Thursday, February 26, 2015

Planning for Whisky Live

I've got a VIP ticket to Whisky Live in Washington, DC, next weekend. (As far as I can tell, every ticket to Whiskey Live in Washington, DC, next weekend is a VIP ticket, so it's not really going to my head.)

I've been to a couple of  Scotch Malt Whisky Society Whisky Extravaganzas, so I know what it's like to pass up a free18 yo single malt because there are two people in front of you and the clock is ticking. Whisky Live's main difference seems to lie in having more than a token representation of non-Scotch. There will be plenty of bourbons and ryes, from the Beam boys and Four Roses as well as maybe a dozen microdistillers and NDPs. There should be more than a dozen Irish whiskeys, and I hope at least half a dozen Japanese whiskeys. The Canadians might even muster a respectable showing.

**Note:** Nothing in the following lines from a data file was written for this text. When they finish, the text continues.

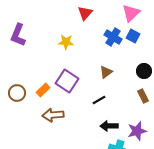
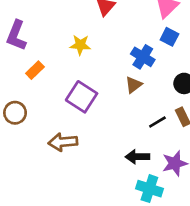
blue cross: (113, 37) -> (143, 57), moved
orange rectangle: (43, 90) -> (35, 70), moved
black line: (99, 100) -> (157, 122), moved

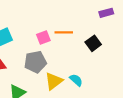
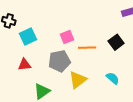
orange line: (64, 32) -> (87, 48), moved
cyan semicircle: (76, 80) -> (113, 78), moved

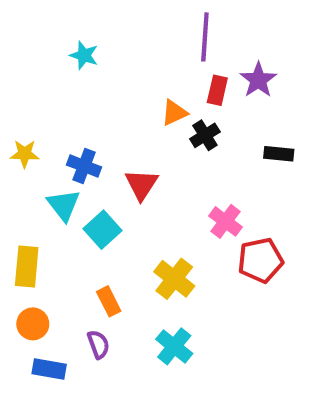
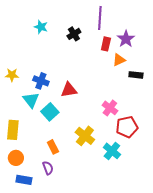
orange triangle: (174, 113) -> (119, 60), moved
black cross: (205, 135) -> (74, 34), moved
red triangle: (141, 184) -> (69, 90), turned 48
cyan cross: (174, 346) -> (112, 151), moved

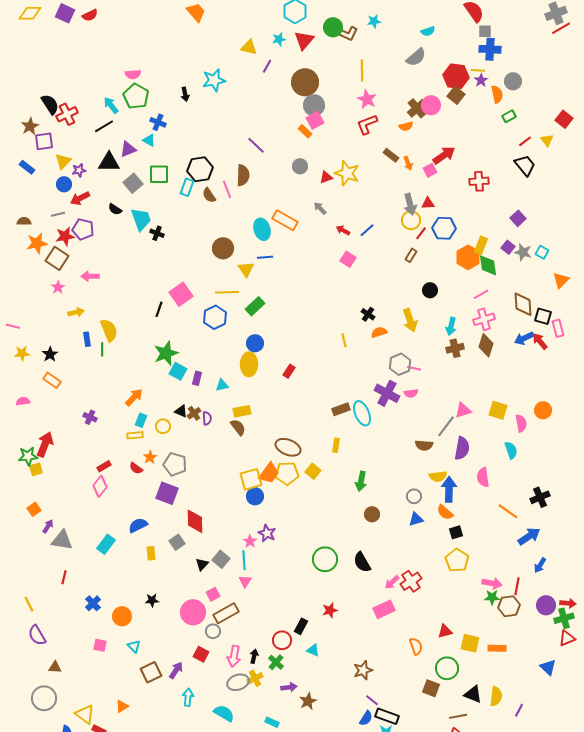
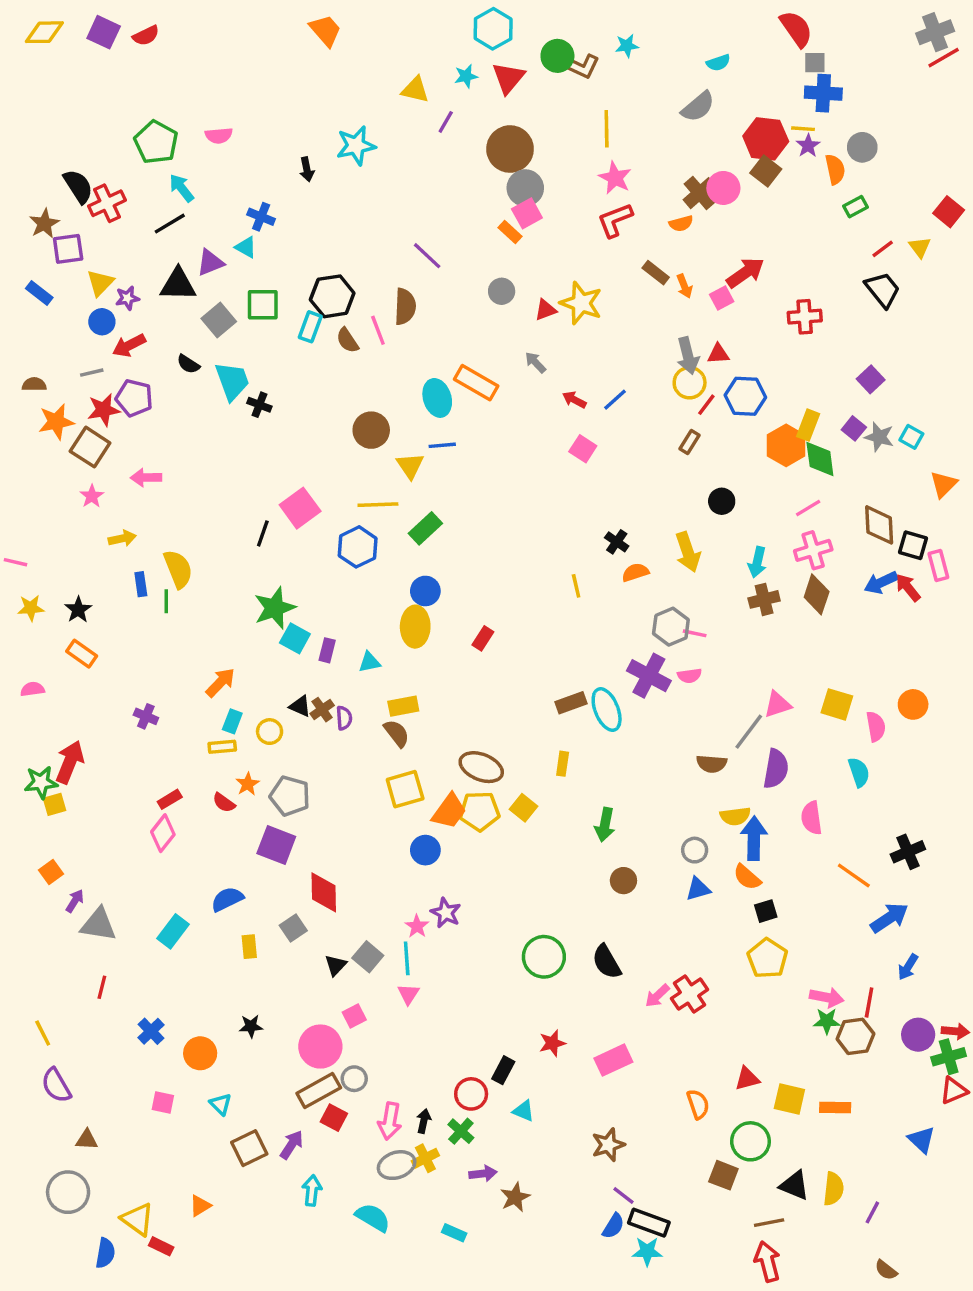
green pentagon: (136, 96) -> (156, 142), moved
yellow square: (251, 479) -> (405, 789), moved
pink rectangle: (384, 609) -> (613, 1060), moved
brown rectangle: (226, 613) -> (319, 1091), moved

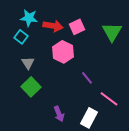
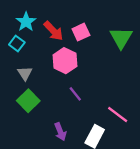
cyan star: (29, 18) -> (26, 22), turned 30
red arrow: (53, 26) -> (53, 31), turned 36
purple line: (87, 78) -> (75, 94), moved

All this is in addition to expressions from ten or so single malt Scotch distilleries, plus some independent bottlers, and who knows what all unadvertised specials. The Whisky Live folks are promising 180+ whiskeys, a lot fewer than the 300+ they promised for Whisky Live New York this week but still quite a bit more than I can get through in a scant four hours.

Also, there will be beer, in case you get tired of pacing yourself with water.

I'm thinking I'll break the evening into different phases:
  1. Start with Irish whiskey, specifically Teeling. I've tried most of the Cooley and Bushmills expressions, though if I spot something I haven't had I'll give it a go.
  2. On to Suntory's Japanese whiskeys (Hakushu, Hibiki, Yamazaki). I've only had one Japanese whiskey ever, as I recall, and I don't recall anything about it, so this portion of the evening may take a while.
  3. Next I want to meet and greet the American microdistillers -- like Sons of Liberty and Barrel, plus the Redemption folks (boy I hope they're bringing some cask strength rye) --  most of whose whiskey I won't get a chance to try outside an event like this.
  4. I'll definitely be parking myself at the Compass Box table for a bit.
  5. After that (assuming it's not already past midnight), I'm not sure. Maybe the Speyside Scotch distilleries I haven't run into yet, but how do I not spend some time with Four Roses? And shouldn't I leave some slack in my plans for the specials, wonders, and single cask IBs that haven't yet been announced? Or even some Canadian; I can't swear to the soundness of all my decisions at this point in the evening.
  6. Finally, the Islay malts. If I time it just right, Simon Brooking will be pouring an exceptional Laphroaig into my glass just as the clock strikes Last Pour at 9:40.
In the 3 hours or so I'll spend in the thick of it (figuring 40 minutes to eat, rest, and replan), I should be able to try about two dozen new whiskeys; if I'm lucky I'll be able to taste the first six or eight before my palate goes completely kaput (I'm hoping the Irish and Japanese are easier on the senses than the American and Scottish). Half that many, with twice the attention and conversation, would make for a great evening too.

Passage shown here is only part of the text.